In [None]:
#Let's bring in a dataset and try different styles and different libraries
import seaborn as sns
import warnings                         #We do this to keep from seeing lots of info junk printing out
warnings.filterwarnings('ignore')
import plotly
df = sns.load_dataset('taxis');
print(df.head())

Week 2: set up style sheet to demonstrate fundamental principles

In [None]:
from matplotlib import pyplot as plt

We will mostly use the Seaborn library for visualization in Python. Seaborn is built on Matplotlib, so a lot of your code may use a combo of Seaborn (sns) and Matplotlib Pyplot (plt) functions. Matplotlib has a built-in style library (plt.style.use()), as does Seaborn (sns.set_style()).   

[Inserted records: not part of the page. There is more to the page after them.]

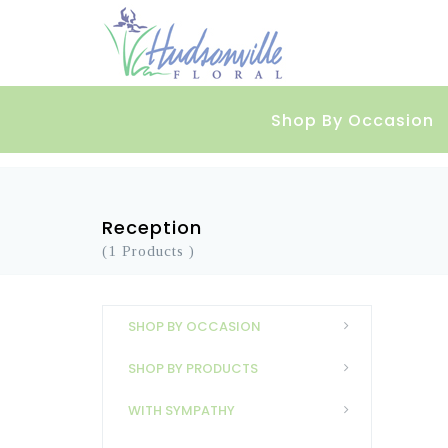
Shop By Occasion
Reception
(1 Products )
SHOP BY OCCASION
SHOP BY PRODUCTS
WITH SYMPATHY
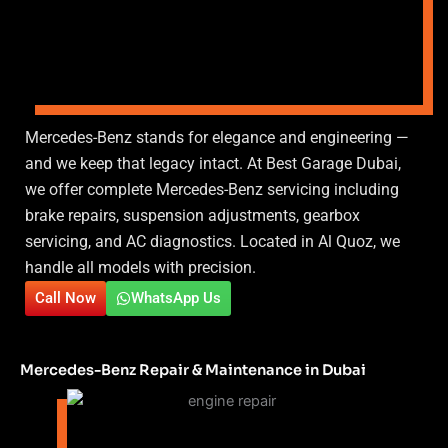
Mercedes-Benz stands for elegance and engineering —
and we keep that legacy intact. At Best Garage Dubai,
we offer complete Mercedes-Benz servicing including
brake repairs, suspension adjustments, gearbox
servicing, and AC diagnostics. Located in Al Quoz, we
handle all models with precision.
Call Now
WhatsApp Us
Mercedes-Benz Repair & Maintenance in Dubai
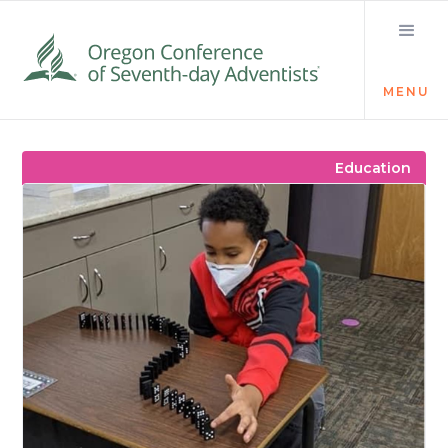
MENU
Visit the Newsroom
Education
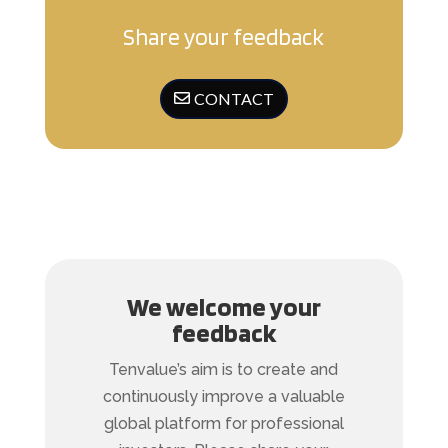
Share your feedback
CONTACT
We welcome your
feedback
Tenvalue’s aim is to create and
continuously improve a valuable
global platform for professional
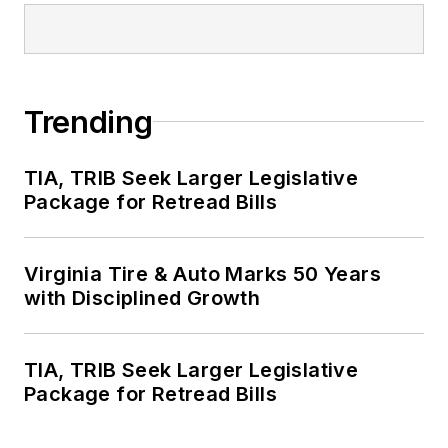
Trending
TIA, TRIB Seek Larger Legislative
Package for Retread Bills
Virginia Tire & Auto Marks 50 Years
with Disciplined Growth
TIA, TRIB Seek Larger Legislative
Package for Retread Bills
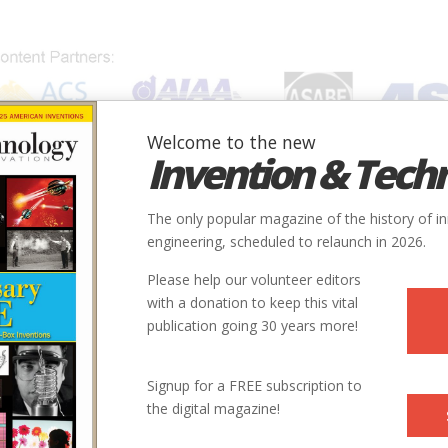
Welcome to the new
Invention & Tech
IONS
SUBJECTS
INVENTORS
SOCIETIES
LOCATION
The only popular magazine of the history of i
engineering, scheduled to relaunch in 2026.
Please help our volunteer editors
with a donation to keep this vital
ion
publication going 30 years more!
Signup for a FREE subscription to
the digital magazine!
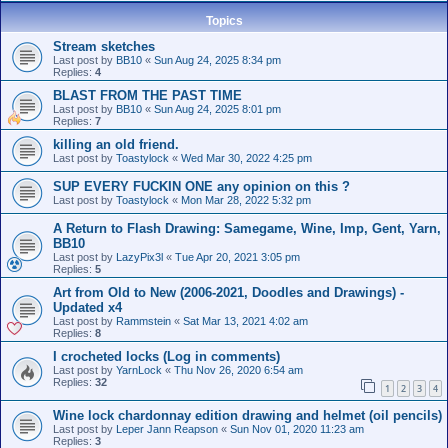
Topics
Stream sketches
Last post by
BB10
«
Sun Aug 24, 2025 8:34 pm
Replies:
4
BLAST FROM THE PAST TIME
Last post by
BB10
«
Sun Aug 24, 2025 8:01 pm
Replies:
7
killing an old friend.
Last post by
Toastylock
«
Wed Mar 30, 2022 4:25 pm
SUP EVERY FUCKIN ONE any opinion on this ?
Last post by
Toastylock
«
Mon Mar 28, 2022 5:32 pm
A Return to Flash Drawing: Samegame, Wine, Imp, Gent, Yarn,
BB10
Last post by
LazyPix3l
«
Tue Apr 20, 2021 3:05 pm
Replies:
5
Art from Old to New (2006-2021, Doodles and Drawings) -
Updated x4
Last post by
Rammstein
«
Sat Mar 13, 2021 4:02 am
Replies:
8
I crocheted locks (Log in comments)
Last post by
YarnLock
«
Thu Nov 26, 2020 6:54 am
Replies:
32
1
2
3
4
Wine lock chardonnay edition drawing and helmet (oil pencils)
Last post by
Leper Jann Reapson
«
Sun Nov 01, 2020 11:23 am
Replies:
3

Here, we'll start out manually defining a style. Once we have one we like, we can drop the code into a mplstyle file and save it where the other style files are, so we can call it in the same way. 

In [None]:
sns.axes_style()

In [None]:
#To see visual examples of matplotlib styles, go to https://matplotlib.org/stable/gallery/style_sheets/style_sheets_reference.html
#To see what style adustments can be made with Matplotlib, do:
plt.style.available

In [None]:
#Now, let's try some of those to see how the aesthetics change. First, let's look at the default plot.
fig, ax = plt.subplots(nrows = 1, ncols = 2, figsize=(20,5))
sns.barplot(df['pickup_borough'],df['total'], ax = ax[0])
sns.histplot(df['total'], ax = ax[1])

In [None]:
#Here's what I need to define my own personal styles. I can save this as a style to call from the matplotlib folder.
#That way, instead of all the stuff that is needed for my_rcParams() being in this file, I would just call plt.style.use(my_rcParams)
#in the my_styleXY function.
axes = {'spines.right' : False,
        'spines.left' : False,
        'grid' : True,
        'grid.axis' : 'y',
        'grid.which' : 'major',
        'titlesize' : 16,
        'titleweight' : 'bold'}
lines = {'markerfacecolor' : 'gray'}
grid = {'color' : 'black',
        'alpha' : 0.1}
figure = {'figsize' : (10,5),
          'titlesize' : 25}
font = {'font.family':'serif',
        'font.style':'italic',
        'font.weight':800}
xtick = {'labelsize' : 5}
ytick = {'labelsize' : 10}

def my_rcParams():
        plt.style.use('default')
        plt.rc('axes', **axes),
        plt.rc('grid', **grid),
        plt.rc('ytick', **ytick),
        plt.rc('figure', **figure),
        plt.rc('lines', **lines),

#You could, in theory, turn this function into a library package, just like any other that you'd install / import.        
def my_styleXY(kind, x, y, nrows, ncols, index, xtext, ytext, suptitle, title, source, highlight):
        my_rcParams()
        ax = plt.subplot(nrows, ncols, index)
        if kind == 'bar': sns.barplot(x = x, y = y, color = 'gray', ax = ax)
        if kind == 'scatter': sns.scatterplot(x = x, y = y, color = 'gray', ax = ax)
        if kind == 'violin': sns.violinplot(x = x, y = y, color = 'gray', ax = ax)
        ax.xaxis.set_label_text(xtext)
        ax.yaxis.set_label_text(ytext)
        heights = [p.get_height() for p in ax.patches]
        highest = sorted(heights)[len(heights)-1]
        for p in ax.patches:
                if p.get_height() == highest:
                        if highlight == "TRUE":
                                p.set_color('darkred')
        print(heights)
        fig.suptitle(suptitle, x = .15, fontsize = 16, 
                     fontstyle = 'italic', font = 'times new roman', 
                     transform = fig.transFigure, clip_on = False)
        ax.set_title(title, loc = 'left', fontsize = 12, fontstyle = 'italic', font = 'arial')
        ax.text(.04, -.01, source, transform=fig.transFigure, fontsize = 10, alpha = .7)


In [None]:
#Once my style is developed, this is all I need to do to create consistently styled graphs

fig = plt.figure()

# We define my_styleXY as follows: (kind (can be bar, scatter, violin), x, y, nrows (in figure), ncols (in figure), index (of subplot in figure), 
# xtext (x axis label), ytext (y axis label), suptitle (overall figure title), title (subplot title), source (where you got the data))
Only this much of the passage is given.